Putting the needle on Trance Mutation unveils a world populated by some of the least techno sounds in existence: tabla and guitar. So many of the sounds on this album are organic that at first blush it seems wrong to even relate it to techno or electronic music as a whole; but one listen to opener, “Mentalism,” reveals a strain of music that has much in common with the shamanistic techno often found emanating out of teepees on Japanese mountaintops. Far from pulling a Brandt Brauer Frick or Elektro Guzzi, where bands using acoustic instruments make techno compatible music (often interestingly and enjoyably), Nuel made music that is decidedly removed from the contemporary club landscape.

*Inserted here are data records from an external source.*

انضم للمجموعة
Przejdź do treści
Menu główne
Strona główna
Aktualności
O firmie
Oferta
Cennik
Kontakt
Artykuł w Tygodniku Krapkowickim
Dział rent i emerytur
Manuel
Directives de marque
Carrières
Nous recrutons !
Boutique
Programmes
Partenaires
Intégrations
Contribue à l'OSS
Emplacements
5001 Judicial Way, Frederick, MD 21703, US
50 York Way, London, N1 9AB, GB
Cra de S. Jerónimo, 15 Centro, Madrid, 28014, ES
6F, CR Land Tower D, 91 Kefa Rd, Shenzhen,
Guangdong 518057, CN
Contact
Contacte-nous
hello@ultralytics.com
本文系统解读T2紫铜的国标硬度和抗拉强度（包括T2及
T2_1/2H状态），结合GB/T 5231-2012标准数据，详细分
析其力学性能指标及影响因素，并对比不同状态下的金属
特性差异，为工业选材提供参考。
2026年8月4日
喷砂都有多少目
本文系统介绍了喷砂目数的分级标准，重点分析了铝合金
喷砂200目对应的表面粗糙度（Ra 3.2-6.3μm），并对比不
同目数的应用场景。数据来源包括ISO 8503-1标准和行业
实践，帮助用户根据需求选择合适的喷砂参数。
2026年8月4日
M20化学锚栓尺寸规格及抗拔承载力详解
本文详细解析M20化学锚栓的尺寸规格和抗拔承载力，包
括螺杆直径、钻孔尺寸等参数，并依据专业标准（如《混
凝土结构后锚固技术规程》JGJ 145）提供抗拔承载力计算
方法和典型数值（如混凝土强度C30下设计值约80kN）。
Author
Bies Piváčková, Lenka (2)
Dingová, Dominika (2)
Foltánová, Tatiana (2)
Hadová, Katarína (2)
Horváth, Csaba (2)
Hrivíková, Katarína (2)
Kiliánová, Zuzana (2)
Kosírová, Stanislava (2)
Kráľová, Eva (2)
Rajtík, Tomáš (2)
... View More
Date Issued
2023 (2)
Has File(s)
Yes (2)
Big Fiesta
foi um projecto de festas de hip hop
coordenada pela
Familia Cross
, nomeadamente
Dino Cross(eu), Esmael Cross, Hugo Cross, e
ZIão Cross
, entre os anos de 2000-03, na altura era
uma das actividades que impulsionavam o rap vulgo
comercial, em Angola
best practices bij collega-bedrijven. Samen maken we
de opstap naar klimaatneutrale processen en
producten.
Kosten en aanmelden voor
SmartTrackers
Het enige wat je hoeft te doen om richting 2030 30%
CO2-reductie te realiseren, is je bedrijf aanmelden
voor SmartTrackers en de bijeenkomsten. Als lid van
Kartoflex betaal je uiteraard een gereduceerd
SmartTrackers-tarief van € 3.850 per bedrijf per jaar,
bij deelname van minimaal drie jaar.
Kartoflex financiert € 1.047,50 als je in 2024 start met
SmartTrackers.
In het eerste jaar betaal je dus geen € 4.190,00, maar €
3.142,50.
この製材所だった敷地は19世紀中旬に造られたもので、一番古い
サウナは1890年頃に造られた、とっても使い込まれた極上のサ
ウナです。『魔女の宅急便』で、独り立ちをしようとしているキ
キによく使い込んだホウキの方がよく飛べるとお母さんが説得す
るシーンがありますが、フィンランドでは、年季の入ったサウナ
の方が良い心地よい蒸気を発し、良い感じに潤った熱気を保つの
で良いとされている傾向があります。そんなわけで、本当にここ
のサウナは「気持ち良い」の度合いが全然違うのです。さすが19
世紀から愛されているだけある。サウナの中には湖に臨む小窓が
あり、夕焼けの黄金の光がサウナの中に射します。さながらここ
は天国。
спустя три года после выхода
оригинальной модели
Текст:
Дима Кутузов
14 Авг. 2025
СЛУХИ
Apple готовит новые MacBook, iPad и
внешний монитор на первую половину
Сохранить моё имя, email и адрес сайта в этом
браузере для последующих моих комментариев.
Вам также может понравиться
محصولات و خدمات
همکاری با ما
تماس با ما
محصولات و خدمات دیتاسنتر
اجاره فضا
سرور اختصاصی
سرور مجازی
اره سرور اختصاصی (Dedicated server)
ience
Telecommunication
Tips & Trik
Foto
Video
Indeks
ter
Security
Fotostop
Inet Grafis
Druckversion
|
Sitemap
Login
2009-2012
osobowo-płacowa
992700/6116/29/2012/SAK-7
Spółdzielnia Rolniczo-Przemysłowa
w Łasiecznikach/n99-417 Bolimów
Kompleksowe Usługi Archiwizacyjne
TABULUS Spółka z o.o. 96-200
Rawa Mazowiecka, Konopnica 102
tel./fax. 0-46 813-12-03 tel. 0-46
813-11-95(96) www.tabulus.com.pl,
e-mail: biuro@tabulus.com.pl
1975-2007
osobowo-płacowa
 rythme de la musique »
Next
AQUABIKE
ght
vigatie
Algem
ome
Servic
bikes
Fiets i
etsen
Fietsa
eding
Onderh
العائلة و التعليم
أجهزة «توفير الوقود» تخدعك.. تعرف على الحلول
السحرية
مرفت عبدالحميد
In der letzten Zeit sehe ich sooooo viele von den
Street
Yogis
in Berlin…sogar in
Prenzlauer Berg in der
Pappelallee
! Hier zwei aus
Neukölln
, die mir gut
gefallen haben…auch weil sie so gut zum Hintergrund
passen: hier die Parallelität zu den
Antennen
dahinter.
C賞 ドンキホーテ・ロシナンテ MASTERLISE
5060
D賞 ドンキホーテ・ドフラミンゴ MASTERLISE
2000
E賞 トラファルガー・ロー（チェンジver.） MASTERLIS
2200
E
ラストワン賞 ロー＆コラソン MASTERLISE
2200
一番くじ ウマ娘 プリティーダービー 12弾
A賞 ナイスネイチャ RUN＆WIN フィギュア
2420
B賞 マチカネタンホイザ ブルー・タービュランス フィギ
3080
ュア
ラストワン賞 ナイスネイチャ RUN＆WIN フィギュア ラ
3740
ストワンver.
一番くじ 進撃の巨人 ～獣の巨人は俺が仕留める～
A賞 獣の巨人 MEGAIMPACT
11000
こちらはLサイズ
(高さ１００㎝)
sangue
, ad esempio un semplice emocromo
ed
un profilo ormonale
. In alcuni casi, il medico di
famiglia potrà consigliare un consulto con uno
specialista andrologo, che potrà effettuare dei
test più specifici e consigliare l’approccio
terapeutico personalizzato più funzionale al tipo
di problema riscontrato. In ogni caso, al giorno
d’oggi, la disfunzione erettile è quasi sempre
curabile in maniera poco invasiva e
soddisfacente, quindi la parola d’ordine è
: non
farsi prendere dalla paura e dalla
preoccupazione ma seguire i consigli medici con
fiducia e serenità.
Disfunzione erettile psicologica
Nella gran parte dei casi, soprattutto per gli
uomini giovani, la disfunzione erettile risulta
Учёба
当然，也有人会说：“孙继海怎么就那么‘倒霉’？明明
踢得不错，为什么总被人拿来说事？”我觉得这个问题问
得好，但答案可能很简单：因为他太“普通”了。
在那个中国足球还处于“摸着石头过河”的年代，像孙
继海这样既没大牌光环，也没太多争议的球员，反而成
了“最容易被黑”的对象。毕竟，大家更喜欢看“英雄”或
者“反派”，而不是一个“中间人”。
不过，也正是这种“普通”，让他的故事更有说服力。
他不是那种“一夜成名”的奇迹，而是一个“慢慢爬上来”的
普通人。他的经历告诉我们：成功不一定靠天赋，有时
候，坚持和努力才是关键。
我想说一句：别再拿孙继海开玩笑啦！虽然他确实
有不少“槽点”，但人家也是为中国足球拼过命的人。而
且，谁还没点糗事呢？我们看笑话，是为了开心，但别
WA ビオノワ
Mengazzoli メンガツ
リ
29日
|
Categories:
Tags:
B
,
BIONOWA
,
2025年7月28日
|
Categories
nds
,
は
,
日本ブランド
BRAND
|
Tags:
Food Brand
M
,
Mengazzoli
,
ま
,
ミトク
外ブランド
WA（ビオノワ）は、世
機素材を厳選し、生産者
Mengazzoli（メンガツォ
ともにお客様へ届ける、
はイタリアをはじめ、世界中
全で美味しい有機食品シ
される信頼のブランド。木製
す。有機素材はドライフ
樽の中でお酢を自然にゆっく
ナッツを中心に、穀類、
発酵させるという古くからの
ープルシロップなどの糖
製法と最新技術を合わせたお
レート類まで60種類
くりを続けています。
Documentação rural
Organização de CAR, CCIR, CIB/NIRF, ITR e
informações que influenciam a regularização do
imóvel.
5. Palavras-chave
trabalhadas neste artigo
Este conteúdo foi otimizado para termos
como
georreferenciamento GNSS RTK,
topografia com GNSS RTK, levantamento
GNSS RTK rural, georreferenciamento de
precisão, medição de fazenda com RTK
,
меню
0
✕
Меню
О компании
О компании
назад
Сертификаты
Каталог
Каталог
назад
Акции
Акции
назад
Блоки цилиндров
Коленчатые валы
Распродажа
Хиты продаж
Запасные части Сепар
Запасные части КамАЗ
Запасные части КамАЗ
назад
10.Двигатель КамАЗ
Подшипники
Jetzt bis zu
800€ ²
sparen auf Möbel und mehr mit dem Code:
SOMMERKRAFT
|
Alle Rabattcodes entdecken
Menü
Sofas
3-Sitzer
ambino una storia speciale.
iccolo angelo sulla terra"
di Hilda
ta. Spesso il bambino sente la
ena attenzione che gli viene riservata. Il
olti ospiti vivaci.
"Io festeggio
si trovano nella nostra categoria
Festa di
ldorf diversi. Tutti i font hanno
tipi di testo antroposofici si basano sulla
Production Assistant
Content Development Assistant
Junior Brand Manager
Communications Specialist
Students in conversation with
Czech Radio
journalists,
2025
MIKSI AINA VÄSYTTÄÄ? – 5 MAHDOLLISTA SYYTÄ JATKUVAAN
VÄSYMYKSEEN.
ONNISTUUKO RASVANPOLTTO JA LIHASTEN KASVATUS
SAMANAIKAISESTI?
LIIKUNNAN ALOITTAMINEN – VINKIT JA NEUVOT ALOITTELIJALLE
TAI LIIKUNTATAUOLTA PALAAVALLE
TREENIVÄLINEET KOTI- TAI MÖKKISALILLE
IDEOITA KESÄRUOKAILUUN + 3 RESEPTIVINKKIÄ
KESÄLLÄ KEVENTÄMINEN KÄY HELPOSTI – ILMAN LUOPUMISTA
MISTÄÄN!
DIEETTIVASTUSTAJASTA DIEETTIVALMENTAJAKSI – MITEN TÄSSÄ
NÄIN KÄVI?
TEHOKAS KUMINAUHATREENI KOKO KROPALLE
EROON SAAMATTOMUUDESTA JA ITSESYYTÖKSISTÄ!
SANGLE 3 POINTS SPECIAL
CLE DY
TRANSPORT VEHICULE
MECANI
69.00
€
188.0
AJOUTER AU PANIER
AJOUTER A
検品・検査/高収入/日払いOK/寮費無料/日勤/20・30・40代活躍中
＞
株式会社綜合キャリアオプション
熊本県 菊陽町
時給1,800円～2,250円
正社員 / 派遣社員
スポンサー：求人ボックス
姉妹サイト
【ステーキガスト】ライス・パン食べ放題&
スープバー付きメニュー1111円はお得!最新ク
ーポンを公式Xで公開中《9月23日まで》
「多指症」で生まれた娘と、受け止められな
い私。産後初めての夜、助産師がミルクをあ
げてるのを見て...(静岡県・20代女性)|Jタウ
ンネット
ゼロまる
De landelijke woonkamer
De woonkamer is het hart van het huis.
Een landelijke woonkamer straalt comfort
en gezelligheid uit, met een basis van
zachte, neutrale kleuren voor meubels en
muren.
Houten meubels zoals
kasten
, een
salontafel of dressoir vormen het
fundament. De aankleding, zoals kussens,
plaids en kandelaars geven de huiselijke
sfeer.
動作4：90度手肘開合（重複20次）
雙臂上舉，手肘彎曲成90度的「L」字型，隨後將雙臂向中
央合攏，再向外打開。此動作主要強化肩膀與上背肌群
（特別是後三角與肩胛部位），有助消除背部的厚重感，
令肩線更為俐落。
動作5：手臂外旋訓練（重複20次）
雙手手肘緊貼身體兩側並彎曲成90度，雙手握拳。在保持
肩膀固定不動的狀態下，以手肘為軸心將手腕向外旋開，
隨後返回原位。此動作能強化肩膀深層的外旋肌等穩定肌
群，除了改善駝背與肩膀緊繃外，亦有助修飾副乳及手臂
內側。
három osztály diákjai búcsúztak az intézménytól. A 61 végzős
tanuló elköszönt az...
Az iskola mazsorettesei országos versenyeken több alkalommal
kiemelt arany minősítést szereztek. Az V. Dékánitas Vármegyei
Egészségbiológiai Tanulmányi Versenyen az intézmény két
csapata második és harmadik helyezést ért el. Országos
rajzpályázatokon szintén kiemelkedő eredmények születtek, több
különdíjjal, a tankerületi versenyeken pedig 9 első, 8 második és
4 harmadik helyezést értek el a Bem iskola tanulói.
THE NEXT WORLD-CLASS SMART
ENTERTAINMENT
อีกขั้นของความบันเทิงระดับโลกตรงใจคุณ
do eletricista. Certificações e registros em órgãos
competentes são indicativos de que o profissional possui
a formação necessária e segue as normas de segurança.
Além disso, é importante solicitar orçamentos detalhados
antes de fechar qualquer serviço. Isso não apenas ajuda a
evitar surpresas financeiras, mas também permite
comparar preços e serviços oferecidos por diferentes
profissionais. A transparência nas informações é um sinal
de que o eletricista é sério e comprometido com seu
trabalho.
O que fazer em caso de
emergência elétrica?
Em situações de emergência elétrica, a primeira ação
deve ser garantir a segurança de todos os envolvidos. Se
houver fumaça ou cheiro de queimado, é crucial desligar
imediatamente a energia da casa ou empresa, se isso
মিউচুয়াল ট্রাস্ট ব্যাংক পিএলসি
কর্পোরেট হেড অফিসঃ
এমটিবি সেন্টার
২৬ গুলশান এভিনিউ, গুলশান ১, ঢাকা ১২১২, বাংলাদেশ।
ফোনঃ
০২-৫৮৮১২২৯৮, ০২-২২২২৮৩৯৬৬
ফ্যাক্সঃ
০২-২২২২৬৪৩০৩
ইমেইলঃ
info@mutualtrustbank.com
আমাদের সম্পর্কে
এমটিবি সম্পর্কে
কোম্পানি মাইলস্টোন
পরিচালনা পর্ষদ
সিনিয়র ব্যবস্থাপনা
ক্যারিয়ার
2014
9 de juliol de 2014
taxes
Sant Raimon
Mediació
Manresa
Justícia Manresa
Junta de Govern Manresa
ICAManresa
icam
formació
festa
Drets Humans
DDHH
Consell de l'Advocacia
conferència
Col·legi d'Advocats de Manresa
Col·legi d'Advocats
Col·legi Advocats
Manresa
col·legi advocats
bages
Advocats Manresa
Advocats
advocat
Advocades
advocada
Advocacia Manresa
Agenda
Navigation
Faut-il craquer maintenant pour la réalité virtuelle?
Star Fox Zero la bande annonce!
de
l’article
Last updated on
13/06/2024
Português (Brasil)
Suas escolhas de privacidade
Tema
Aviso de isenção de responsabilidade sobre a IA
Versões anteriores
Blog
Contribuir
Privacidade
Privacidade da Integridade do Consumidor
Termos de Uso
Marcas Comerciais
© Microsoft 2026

So while you likely won’t hear cuts like “Vibration” out at Berghain, it sounds like it could have been right at home at Roman orgies (a first-century Lab.Oratory?), with Maenads swaying to Nuel’s rhythms while off their heads on peyote.
It’s rather easy to tie Trance Mutation to the classical world, given its recording on the coast of the Adriatic and the use of truly timeless percussion. And while this record gets a lot of plays from me on Sundays as a mental salve after the weekend’s activities, it’s just as packed with hedonism as your favorite Radio Slave ketamine jam. Few records have toyed with my expectations so much recently, and it’s heartening to report that Nuel, in doing so, released a really stellar piece of work. It’s the kind of record that sounds like nothing else out there, even though Nuel could have undoubtedly made a great album by doing what was expected of him. This bucking of both trends and expectations is an admirable move in and of itself. Rather than being idiosyncratic for idiosyncrasy’s sake, Trance Mutation is, at the end of the day, an honest album from someone who sounds like they’ve been wanting to put out this music from day one. Trance Mutation as a title is particularly emblematic: few records reach the kind of hypnotism achieved here. Look no further for the soundtrack to your next bacchanalia.